Earth Today | EFJ offers funding support for conservation projects
LOCAL ENVIRONMENTAL entities now have an opportunity to have their projects financed, despite the gruelling realities of the COVID-19 pandemic.
This is thanks to the Environmental Foundation of Jamaica (EFJ), which currently has an open call for proposals, inviting eligible non-governmental organisations (NGOs) to apply for grants under a range of themes. The themes are climate change adaptation, watershed conservation/protected areas management and capacity building.
The expectation is that the grants will provide a lifeline for entities that have been struggling under the weight of the pandemic, particularly with respect of the capacity building offering and especially for those operating in the seven priority sites for the Forest Conservation Fund.
The sites are the Blue and John Crow Mountain; the Cockpit Country Forest Reserve, plus outlying forest reserves; Litchfield Matheson’s Run and Stepheney-John’s Vale forest reserves; the inland portion of the Negril Protected Area, plus the forested area in and around Dolphin Head Mountain; the Portland Bight Protected Area; other forest reserves and Crown lands managed by the Forestry Department; and Sprint Vale and Bogue Forest Reserves plus the upper and lower Black River morasses.
“Providing a pool of funds to address the capacity issues of entities operating in the priority sites, especially given the impact of the pandemic, is one way the EFJ is helping with the challenges being faced,” said Chief Executive Officer Barrington Lewis.
“Specifically, a maximum of $8 million will be made available, per grant, under this focal area and it can be used, for example, in the procurement of fixed assets that will further enhance the work of these groups,” he added.
Funding sources dry up
The COVID-19 pandemic has wreaked havoc on a number of environmental NGOs, as funding sources dry up with the reprioritisation of support towards the COVID-19 response and the imposition of physical distancing restrictions and curfews.

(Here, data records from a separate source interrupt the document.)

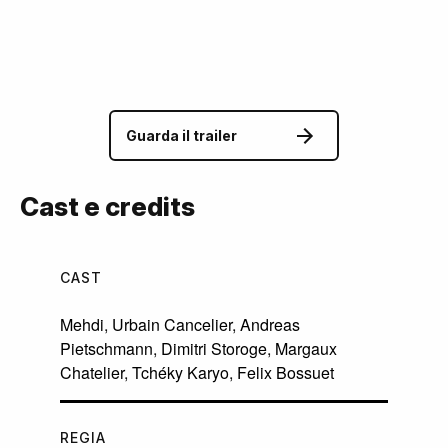
Guarda il trailer
Cast e credits
CAST
Mehdi
,
Urbain Cancelier
,
Andreas
Pietschmann
,
Dimitri Storoge
,
Margaux
Chatelier
,
Tchéky Karyo
,
Felix Bossuet
REGIA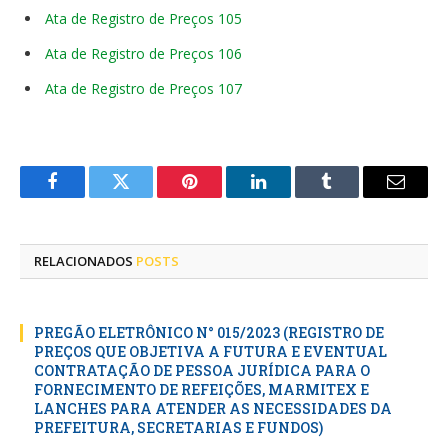
Ata de Registro de Preços 105
Ata de Registro de Preços 106
Ata de Registro de Preços 107
Facebook
Twitter
Pinterest
LinkedIn
Tumblr
E-
mail
RELACIONADOS
POSTS
PREGÃO ELETRÔNICO N° 015/2023 (REGISTRO DE
PREÇOS QUE OBJETIVA A FUTURA E EVENTUAL
CONTRATAÇÃO DE PESSOA JURÍDICA PARA O
FORNECIMENTO DE REFEIÇÕES, MARMITEX E
LANCHES PARA ATENDER AS NECESSIDADES DA
PREFEITURA, SECRETARIAS E FUNDOS)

“We recognise those challenges and we have been working with implementing organisations with a dynamic set of processes to not only have the projects timely and successfully implemented, but also effectively monitored and evaluated,” Lewis noted.

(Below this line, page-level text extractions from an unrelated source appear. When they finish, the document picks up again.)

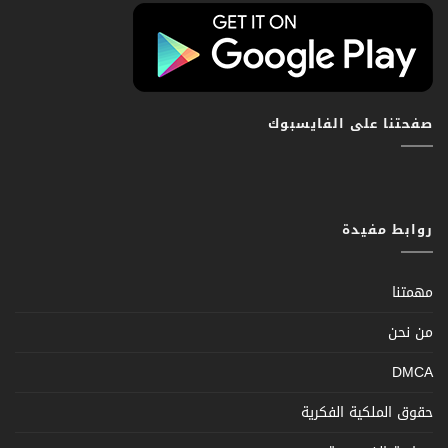
صفحتنا على الفايسبوك
روابط مفيدة
مهمتنا
من نحن
DMCA
حقوق الملكية الفكرية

Since 2016, the EFJ has been one of the largest funders of local NGOs, awarding, for example, US$5.9 million to 143 grants under two phases of the Special Climate Change Adaptation Fund (SCCAF). The SCCAF was funded by the Inter-American Development Bank through the then Ministry of Economic Growth and Job Creation. Most recently, 46 projects received J$240 million through the European Union/Forestry Department gender-sensitive Alternative Livelihoods Call.

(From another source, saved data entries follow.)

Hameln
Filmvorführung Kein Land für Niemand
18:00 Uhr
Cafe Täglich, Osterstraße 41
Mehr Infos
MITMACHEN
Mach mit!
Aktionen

While not putting a figure on the value for this year’s call for proposal, the EFJ boss said they are interested in receiving good-quality proposals.
“For climate change adaptation, the EFJ is seeking projects that will be implemented in a very short time frame and grants will have a maximum award of $5 million. Areas that can be addressed include climate-smart agro-businesses, climate-resilient cropping systems, such as greenhouse and aquaponics; and water management, inclusive of water catchment and conservation measures,” Lewis explained.
The third theme has a sub-focus on natural disaster risk reduction, reforestation and alternative livelihoods.